__Work required__
Keeping pictures out, repeat the lines of the listing below exactly, starting at its first line and finishing with the one that holds "zainteresowaniem zarówno wśród organizatorów".

__Material for this exercise__
━━━━━━━━━━━━━━━━

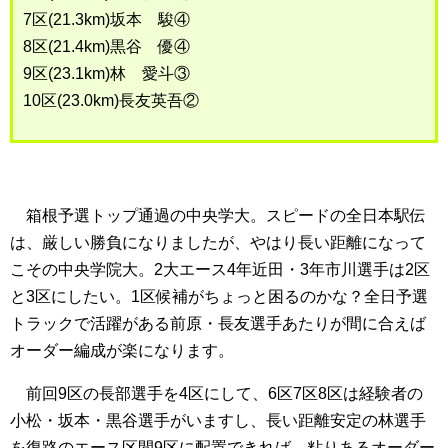
7区(21.3km)坂本 駿④
8区(21.4km)黒谷 優④
9区(23.1km)林 愛斗③
10区(23.0km)長友英吾②
箱根予選トップ通過の中央学大。スピードの全日本駅伝
は、厳しい勝負になりましたが、やはり長い距離になって
こその中央学院大。2大エース4年近田・3年市川選手は2区
と3区にしたい。1区候補がちょっと困るのかな？全日予選
トラックで活躍がある前原・長友選手あたりが間に合えば
オーダー編成が楽になります。
前回9区の長部選手を4区にして、6区7区8区は経験者の
小松・坂本・黒谷選手がいますし、長い距離安定の林選手
を復路のエース区間9区に配置できれば、粘りあるオーダー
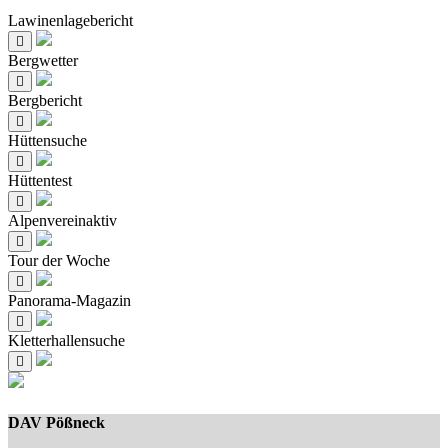
Lawinenlagebericht
Bergwetter
Bergbericht
Hüttensuche
Hüttentest
Alpenvereinaktiv
Tour der Woche
Panorama-Magazin
Kletterhallensuche
DAV Pößneck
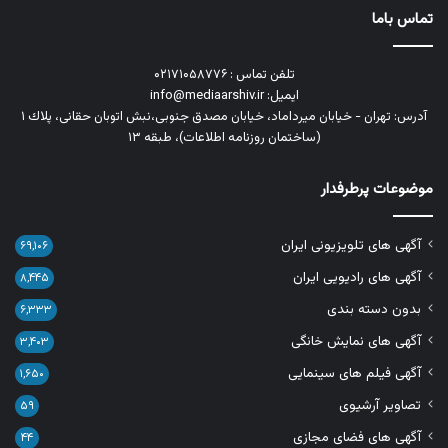
تماس باما
تلفن تماس : ۰۲۱۷۱۰۵۸۷۷۶
ایمیل: info@mediaarshiv.ir
آدرس: تهران - خیابان میرداماد، خیابان مصدق جنوبی،نبش اتوبان حقانی، پلاك ١
(ساختمان روزنامه اطلاعات)، طبقه ۱۳
موضوعات پرطرفدار
آگهی های تلویزیونی ایران
۶۹,۱۰۶
آگهی های رادیویی ایران
۸,۴۴۵
بدون دسته بندی
۶,۳۳۳
آگهی های نمایش خانگی
۳,۴۰۳
آگهی فیلم های سینمایی
۱,۶۵۰
تصاویر آرشیوی
۵۹
آگهی های فضای مجازی
۴۴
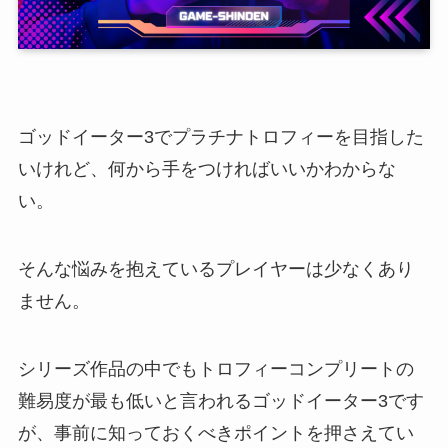
ゴッドイーター3でプラチナトロフィーを目指した
いけれど、何から手をつければいいかわからな
い。
そんな悩みを抱えているプレイヤーは少なくあり
ません。
シリーズ作品の中でもトロフィーコンプリートの
難易度が最も低いと言われるゴッドイーター3です
が、事前に知っておくべきポイントを押さえてい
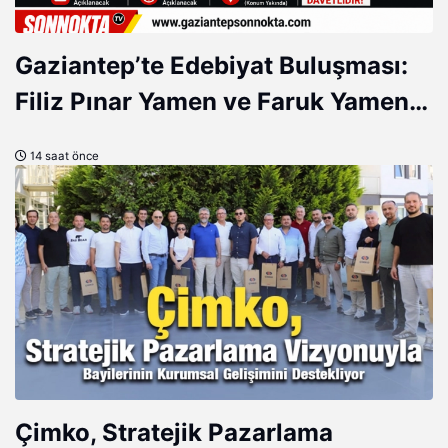
Gaziantep’te Edebiyat Buluşması:
Filiz Pınar Yamen ve Faruk Yamen
Okurlarıyla Buluşuyor
14 saat önce
Çimko, Stratejik Pazarlama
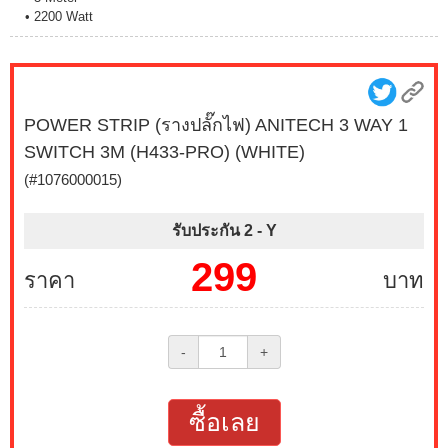
• 2200 Watt
POWER STRIP (รางปลั๊กไฟ) ANITECH 3 WAY 1
SWITCH 3M (H433-PRO) (WHITE)
(#1076000015)
รับประกัน 2 -
Y
299
ราคา
บาท
-
+
ซื้อเลย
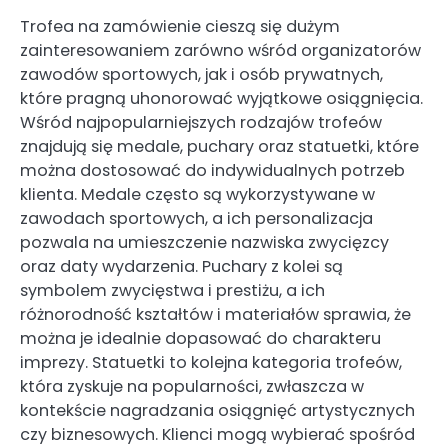
Trofea na zamówienie cieszą się dużym
zainteresowaniem zarówno wśród organizatorów
zawodów sportowych, jak i osób prywatnych,
które pragną uhonorować wyjątkowe osiągnięcia.
Wśród najpopularniejszych rodzajów trofeów
znajdują się medale, puchary oraz statuetki, które
można dostosować do indywidualnych potrzeb
klienta. Medale często są wykorzystywane w
zawodach sportowych, a ich personalizacja
pozwala na umieszczenie nazwiska zwycięzcy
oraz daty wydarzenia. Puchary z kolei są
symbolem zwycięstwa i prestiżu, a ich
różnorodność kształtów i materiałów sprawia, że
można je idealnie dopasować do charakteru
imprezy. Statuetki to kolejna kategoria trofeów,
która zyskuje na popularności, zwłaszcza w
kontekście nagradzania osiągnięć artystycznych
czy biznesowych. Klienci mogą wybierać spośród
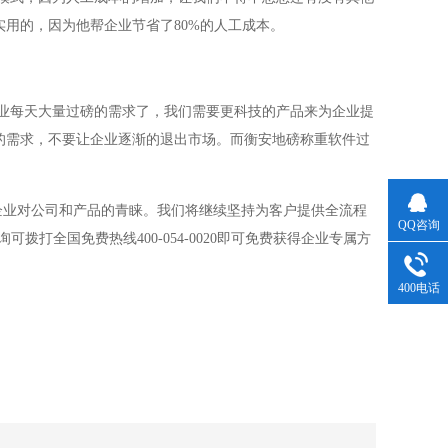
用的，因为他帮企业节省了80%的人工成本。
每天大量过磅的需求了，我们需要更科技的产品来为企业提
的需求，不要让企业逐渐的退出市场。而衡安地磅称重软件过
企业对公司和产品的青睐。我们将继续坚持为客户提供全流程
QQ咨询
打全国免费热线400-054-0020即可免费获得企业专属方
400电话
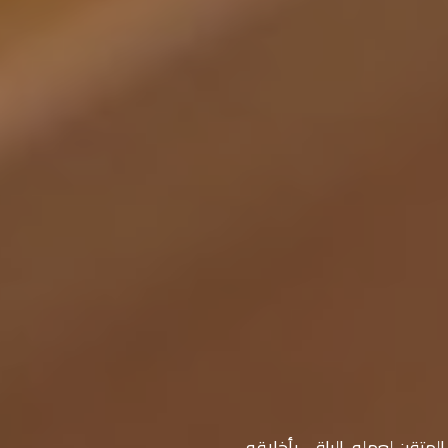
متقن لعمله، الراقي بأخلاقه.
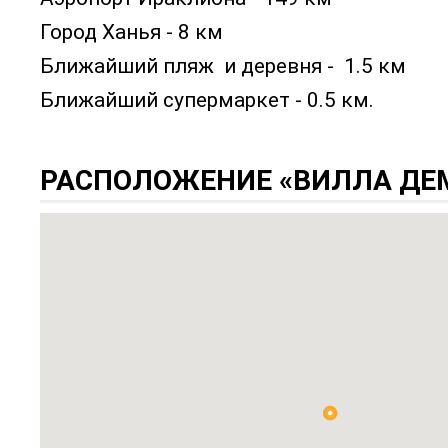
Город Ханья - 8 км
Ближайший пляж и деревня - 1.5 км
Ближайший супермаркет - 0.5 км.
РАСПОЛОЖЕНИЕ «ВИЛЛА ДЕМ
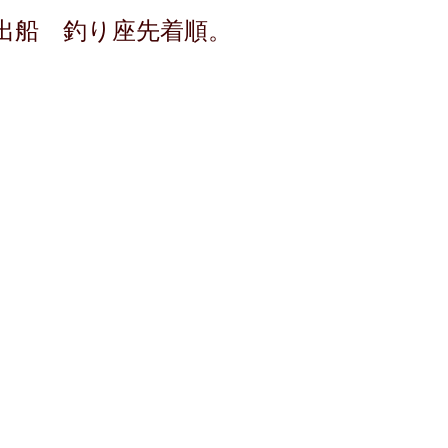
に出船 釣り座先着順。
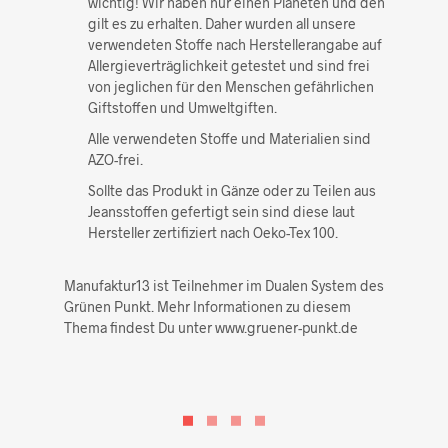
wichtig! Wir haben nur einen Planeten und den
gilt es zu erhalten. Daher wurden all unsere
verwendeten Stoffe nach Herstellerangabe auf
Allergieverträglichkeit getestet und sind frei
von jeglichen für den Menschen gefährlichen
Giftstoffen und Umweltgiften.
Alle verwendeten Stoffe und Materialien sind
AZO-frei.
Sollte das Produkt in Gänze oder zu Teilen aus
Jeansstoffen gefertigt sein sind diese laut
Hersteller zertifiziert nach Oeko-Tex 100.
Manufaktur13 ist Teilnehmer im Dualen System des
Grünen Punkt. Mehr Informationen zu diesem
Thema findest Du unter www.gruener-punkt.de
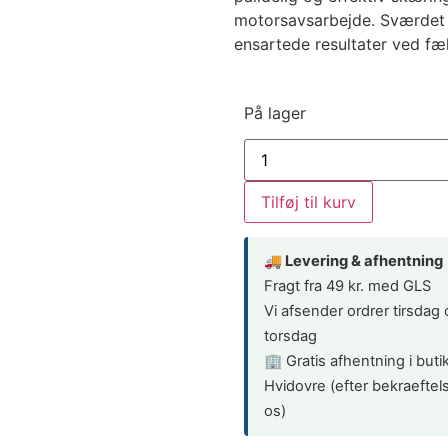
motorsavsarbejde. Sværdet er
ensartede resultater ved f
På lager
Tilføj til kurv
🚚 Levering & afhentning
Fragt fra 49 kr. med GLS
Vi afsender ordrer tirsdag
torsdag
🏢 Gratis afhentning i buti
Hvidovre (efter bekraeftels
os)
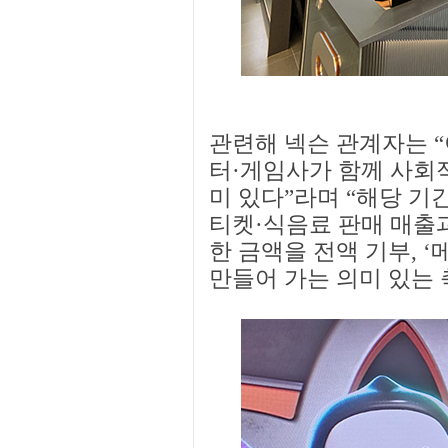
관련해 넥슨 관계자는 “
터·게임사가 함께 사회
미 있다”라며 “해당 기
티켓·식음료 판매 매출
한 금액을 전액 기부, 
만들어 가는 의미 있는 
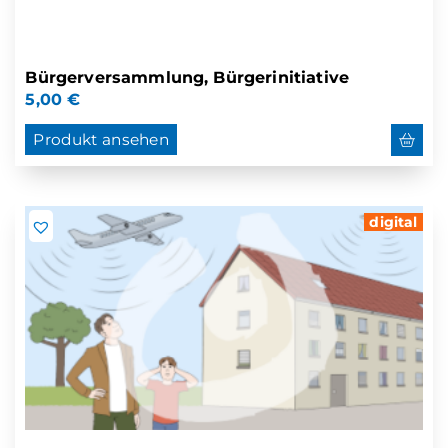
Bürgerversammlung, Bürgerinitiative
5,00
€
Produkt ansehen
digital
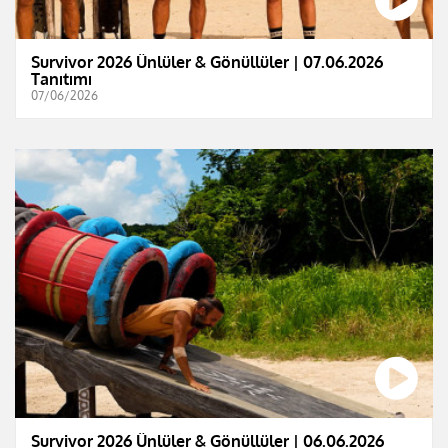
Survivor 2026 Ünlüler & Gönüllüler | 07.06.2026
Tanıtımı
07/06/2026
Survivor 2026 Ünlüler & Gönüllüler | 06.06.2026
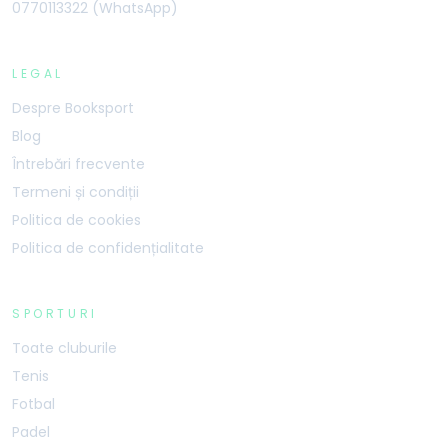
0770113322 (WhatsApp)
LEGAL
Despre Booksport
Blog
Întrebări frecvente
Termeni și condiții
Politica de cookies
Politica de confidențialitate
SPORTURI
Toate cluburile
Tenis
Fotbal
Padel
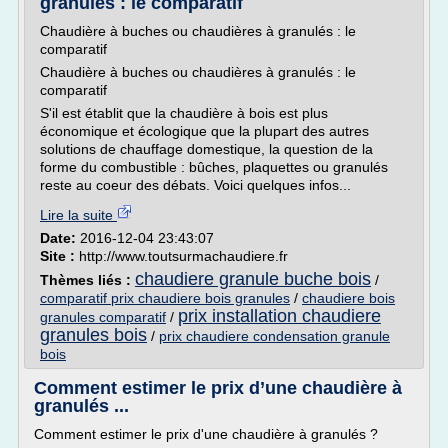
granulés : le comparatif
Chaudière à buches ou chaudières à granulés : le
comparatif
Chaudière à buches ou chaudières à granulés : le
comparatif
S'il est établit que la chaudière à bois est plus
économique et écologique que la plupart des autres
solutions de chauffage domestique, la question de la
forme du combustible : bûches, plaquettes ou granulés
reste au coeur des débats. Voici quelques infos...
Lire la suite
Date:
2016-12-04 23:43:07
Site :
http://www.toutsurmachaudiere.fr
chaudiere granule buche bois
Thèmes liés :
/
comparatif prix chaudiere bois granules
/
chaudiere bois
prix installation chaudiere
granules comparatif
/
granules bois
/
prix chaudiere condensation granule
bois
Comment estimer le prix d’une chaudière à
granulés ...
Comment estimer le prix d'une chaudière à granulés ?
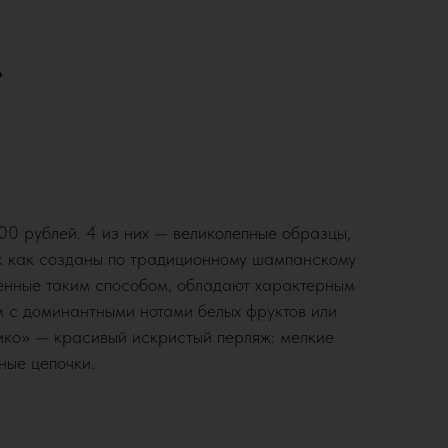
.
00 рублей. 4 из них — великолепные образцы,
к как созданы по традиционному шампанскому
денные таким способом, обладают характерным
м с доминантными нотами белых фруктов или
ико» — красивый искристый перляж: мелкие
ные цепочки.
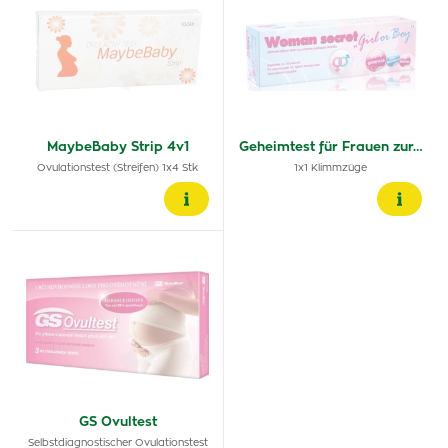
MaybeBaby Strip 4v1
Geheimtest für Frauen zur…
Ovulationstest (Streifen) 1x4 Stk
1x1 Klimmzüge
GS Ovultest
Selbstdiagnostischer Ovulationstest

━━━━━━━━━━━━━━━━

__Response to this exercise__
7区(21.3km)坂本 駿④
8区(21.4km)黒谷 優④
9区(23.1km)林 愛斗③
10区(23.0km)長友英吾②
箱根予選トップ通過の中央学大。スピードの全日本駅伝
は、厳しい勝負になりましたが、やはり長い距離になって
こその中央学院大。2大エース4年近田・3年市川選手は2区
と3区にしたい。1区候補がちょっと困るのかな？全日予選
トラックで活躍がある前原・長友選手あたりが間に合えば
オーダー編成が楽になります。
前回9区の長部選手を4区にして、6区7区8区は経験者の
小松・坂本・黒谷選手がいますし、長い距離安定の林選手
を復路のエース区間9区に配置できれば、粘りあるオーダー
Lawinenlagebericht
Bergwetter
Bergbericht
Hüttensuche
Hüttentest
Alpenvereinaktiv
Tour der Woche
Panorama-Magazin
Kletterhallensuche
DAV Pößneck
تماس باما
تلفن تماس : ۰۲۱۷۱۰۵۸۷۷۶
ایمیل: info@mediaarshiv.ir
آدرس: تهران - خیابان میرداماد، خیابان مصدق جنوبی،نبش اتوبان حقانی، پلاك ١
(ساختمان روزنامه اطلاعات)، طبقه ۱۳
موضوعات پرطرفدار
آگهی های تلویزیونی ایران
۶۹,۱۰۶
آگهی های رادیویی ایران
۸,۴۴۵
بدون دسته بندی
۶,۳۳۳
آگهی های نمایش خانگی
۳,۴۰۳
آگهی فیلم های سینمایی
۱,۶۵۰
تصاویر آرشیوی
۵۹
آگهی های فضای مجازی
۴۴
ゴッドイーター3でプラチナトロフィーを目指した
いけれど、何から手をつければいいかわからな
い。
そんな悩みを抱えているプレイヤーは少なくあり
ません。
シリーズ作品の中でもトロフィーコンプリートの
難易度が最も低いと言われるゴッドイーター3です
が、事前に知っておくべきポイントを押さえてい
Gaziantep’te Edebiyat Buluşması:
Filiz Pınar Yamen ve Faruk Yamen
Okurlarıyla Buluşuyor
14 saat önce
Çimko, Stratejik Pazarlama
• 2200 Watt
POWER STRIP (รางปลั๊กไฟ) ANITECH 3 WAY 1
SWITCH 3M (H433-PRO) (WHITE)
(#1076000015)
รับประกัน 2 -
Y
299
ราคา
บาท
-
+
ซื้อเลย
Trofea na zamówienie cieszą się dużym
zainteresowaniem zarówno wśród organizatorów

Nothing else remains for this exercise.